What is needed is a verbatim copy of each record below.

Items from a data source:
□ □ □ □
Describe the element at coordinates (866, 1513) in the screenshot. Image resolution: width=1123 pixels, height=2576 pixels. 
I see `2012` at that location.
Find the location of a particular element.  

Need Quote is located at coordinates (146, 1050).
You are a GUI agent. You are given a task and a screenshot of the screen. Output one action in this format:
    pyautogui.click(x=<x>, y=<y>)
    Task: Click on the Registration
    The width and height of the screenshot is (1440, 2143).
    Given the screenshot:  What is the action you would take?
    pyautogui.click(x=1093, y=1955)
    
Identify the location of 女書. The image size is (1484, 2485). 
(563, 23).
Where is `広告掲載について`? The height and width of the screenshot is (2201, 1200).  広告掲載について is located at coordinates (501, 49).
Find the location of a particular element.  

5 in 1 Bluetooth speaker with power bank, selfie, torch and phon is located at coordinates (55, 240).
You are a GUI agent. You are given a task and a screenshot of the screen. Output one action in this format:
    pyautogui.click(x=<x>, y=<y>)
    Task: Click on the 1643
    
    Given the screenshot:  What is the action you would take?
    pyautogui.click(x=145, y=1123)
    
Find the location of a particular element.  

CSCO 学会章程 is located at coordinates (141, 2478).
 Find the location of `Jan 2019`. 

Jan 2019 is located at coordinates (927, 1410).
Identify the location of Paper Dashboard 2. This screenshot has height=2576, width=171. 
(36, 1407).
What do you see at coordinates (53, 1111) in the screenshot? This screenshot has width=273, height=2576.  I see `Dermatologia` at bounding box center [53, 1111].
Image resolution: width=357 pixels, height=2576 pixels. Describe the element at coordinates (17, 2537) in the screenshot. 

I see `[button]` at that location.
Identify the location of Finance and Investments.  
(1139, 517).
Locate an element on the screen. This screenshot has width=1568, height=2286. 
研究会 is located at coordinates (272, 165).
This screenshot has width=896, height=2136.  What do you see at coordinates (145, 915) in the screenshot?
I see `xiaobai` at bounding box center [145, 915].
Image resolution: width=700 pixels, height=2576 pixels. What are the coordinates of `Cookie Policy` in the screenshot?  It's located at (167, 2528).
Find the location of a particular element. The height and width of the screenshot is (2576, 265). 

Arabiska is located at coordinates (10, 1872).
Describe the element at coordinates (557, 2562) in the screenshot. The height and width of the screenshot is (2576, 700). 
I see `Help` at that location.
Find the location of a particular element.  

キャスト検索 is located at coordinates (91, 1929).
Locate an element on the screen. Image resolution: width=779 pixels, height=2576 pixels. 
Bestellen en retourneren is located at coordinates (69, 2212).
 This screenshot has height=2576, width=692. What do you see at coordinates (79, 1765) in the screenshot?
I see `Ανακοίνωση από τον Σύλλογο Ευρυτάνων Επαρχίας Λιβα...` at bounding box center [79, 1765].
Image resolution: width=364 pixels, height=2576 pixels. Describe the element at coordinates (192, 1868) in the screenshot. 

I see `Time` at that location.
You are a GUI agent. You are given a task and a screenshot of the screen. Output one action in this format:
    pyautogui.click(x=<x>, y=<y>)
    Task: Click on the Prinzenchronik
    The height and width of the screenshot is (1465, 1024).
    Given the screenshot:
□ □ □ □
## Task output
Describe the element at coordinates (866, 1513) in the screenshot. Image resolution: width=1123 pixels, height=2576 pixels. 
I see `2012` at that location.
Find the location of a particular element.  

Need Quote is located at coordinates (146, 1050).
You are a GUI agent. You are given a task and a screenshot of the screen. Output one action in this format:
    pyautogui.click(x=<x>, y=<y>)
    Task: Click on the Registration
    The width and height of the screenshot is (1440, 2143).
    Given the screenshot:  What is the action you would take?
    pyautogui.click(x=1093, y=1955)
    
Identify the location of 女書. The image size is (1484, 2485). 
(563, 23).
Where is `広告掲載について`? The height and width of the screenshot is (2201, 1200).  広告掲載について is located at coordinates (501, 49).
Find the location of a particular element.  

5 in 1 Bluetooth speaker with power bank, selfie, torch and phon is located at coordinates (55, 240).
You are a GUI agent. You are given a task and a screenshot of the screen. Output one action in this format:
    pyautogui.click(x=<x>, y=<y>)
    Task: Click on the 1643
    
    Given the screenshot:  What is the action you would take?
    pyautogui.click(x=145, y=1123)
    
Find the location of a particular element.  

CSCO 学会章程 is located at coordinates (141, 2478).
 Find the location of `Jan 2019`. 

Jan 2019 is located at coordinates (927, 1410).
Identify the location of Paper Dashboard 2. This screenshot has height=2576, width=171. 
(36, 1407).
What do you see at coordinates (53, 1111) in the screenshot? This screenshot has width=273, height=2576.  I see `Dermatologia` at bounding box center [53, 1111].
Image resolution: width=357 pixels, height=2576 pixels. Describe the element at coordinates (17, 2537) in the screenshot. 

I see `[button]` at that location.
Identify the location of Finance and Investments.  
(1139, 517).
Locate an element on the screen. This screenshot has width=1568, height=2286. 
研究会 is located at coordinates (272, 165).
This screenshot has width=896, height=2136.  What do you see at coordinates (145, 915) in the screenshot?
I see `xiaobai` at bounding box center [145, 915].
Image resolution: width=700 pixels, height=2576 pixels. What are the coordinates of `Cookie Policy` in the screenshot?  It's located at (167, 2528).
Find the location of a particular element. The height and width of the screenshot is (2576, 265). 

Arabiska is located at coordinates (10, 1872).
Describe the element at coordinates (557, 2562) in the screenshot. The height and width of the screenshot is (2576, 700). 
I see `Help` at that location.
Find the location of a particular element.  

キャスト検索 is located at coordinates (91, 1929).
Locate an element on the screen. Image resolution: width=779 pixels, height=2576 pixels. 
Bestellen en retourneren is located at coordinates (69, 2212).
 This screenshot has height=2576, width=692. What do you see at coordinates (79, 1765) in the screenshot?
I see `Ανακοίνωση από τον Σύλλογο Ευρυτάνων Επαρχίας Λιβα...` at bounding box center [79, 1765].
Image resolution: width=364 pixels, height=2576 pixels. Describe the element at coordinates (192, 1868) in the screenshot. 

I see `Time` at that location.
You are a GUI agent. You are given a task and a screenshot of the screen. Output one action in this format:
    pyautogui.click(x=<x>, y=<y>)
    Task: Click on the Prinzenchronik
    The height and width of the screenshot is (1465, 1024).
    Given the screenshot:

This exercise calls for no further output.